What you should do: Search each line below for the word "eaque" and list those that contain it.

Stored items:
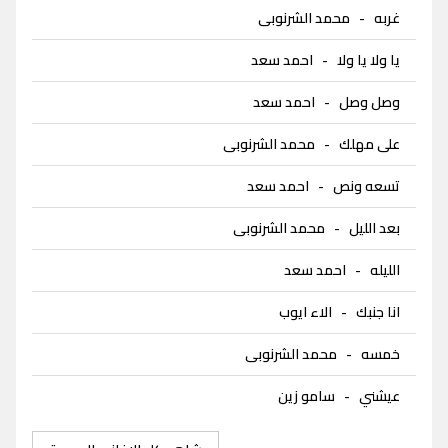
غربه
-
محمد الشرنوبى
يا ولا يا ولا
-
احمد سعد
وصل وصل
-
احمد سعد
على مهلك
-
محمد الشرنوبى
تسعه ونص
-
احمد سعد
بعد الليل
-
محمد الشرنوبى
الليله
-
احمد سعد
انا جنبك
-
الاء ايوب
خمسه
-
محمد الشرنوبى
عيشني
-
سامو زين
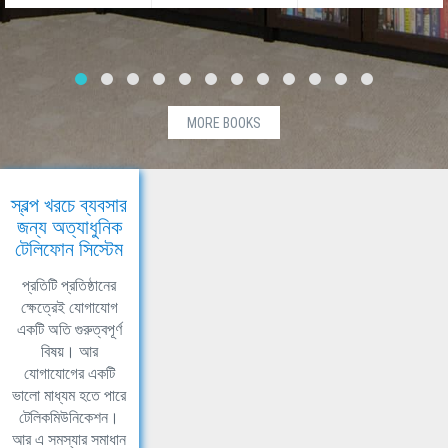
MORE BOOKS
স্বল্প খরচে ব্যবসার
জন্য অত্যাধুনিক
টেলিফোন সিস্টেম
প্রতিটি প্রতিষ্ঠানের
ক্ষেত্রেই যোগাযোগ
একটি অতি গুরুত্বপূর্ণ
বিষয়। আর
যোগাযোগের একটি
ভালো মাধ্যম হতে পারে
টেলিকমিউনিকেশন।
আর এ সমস্যার সমাধান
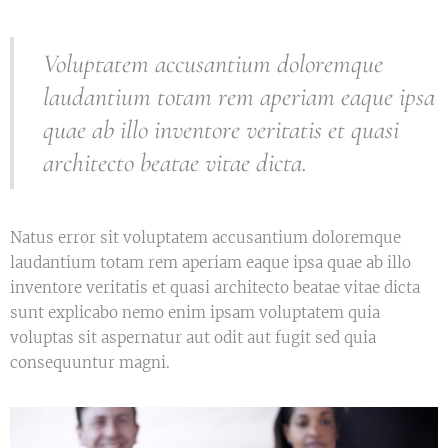
Voluptatem accusantium doloremque
laudantium totam rem aperiam eaque ipsa
quae ab illo inventore veritatis et quasi
architecto beatae vitae dicta.
Natus error sit voluptatem accusantium doloremque
laudantium totam rem aperiam eaque ipsa quae ab illo
inventore veritatis et quasi architecto beatae vitae dicta
sunt explicabo nemo enim ipsam voluptatem quia
voluptas sit aspernatur aut odit aut fugit sed quia
consequuntur magni.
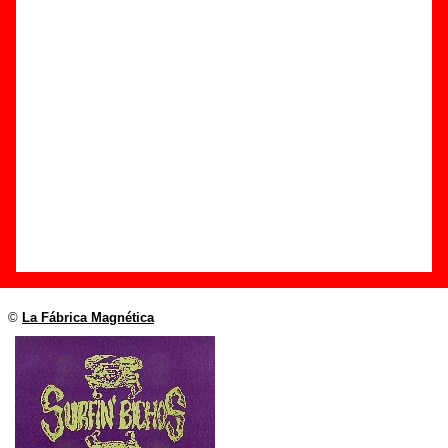
Edición
Título:
Vive el peligro
Formato:
Single de vinilo de 7’’
Fecha de publicación:
1990
Discográfica(s):
La Fábrica Magnética
Referencia:
????
Grupo(s)
:
Surfin’ Bichos
Diseño
©
La Fábrica Magnética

Problem solution:
laudantium totam rem aperiam eaque ipsa
laudantium totam rem aperiam eaque ipsa quae ab illo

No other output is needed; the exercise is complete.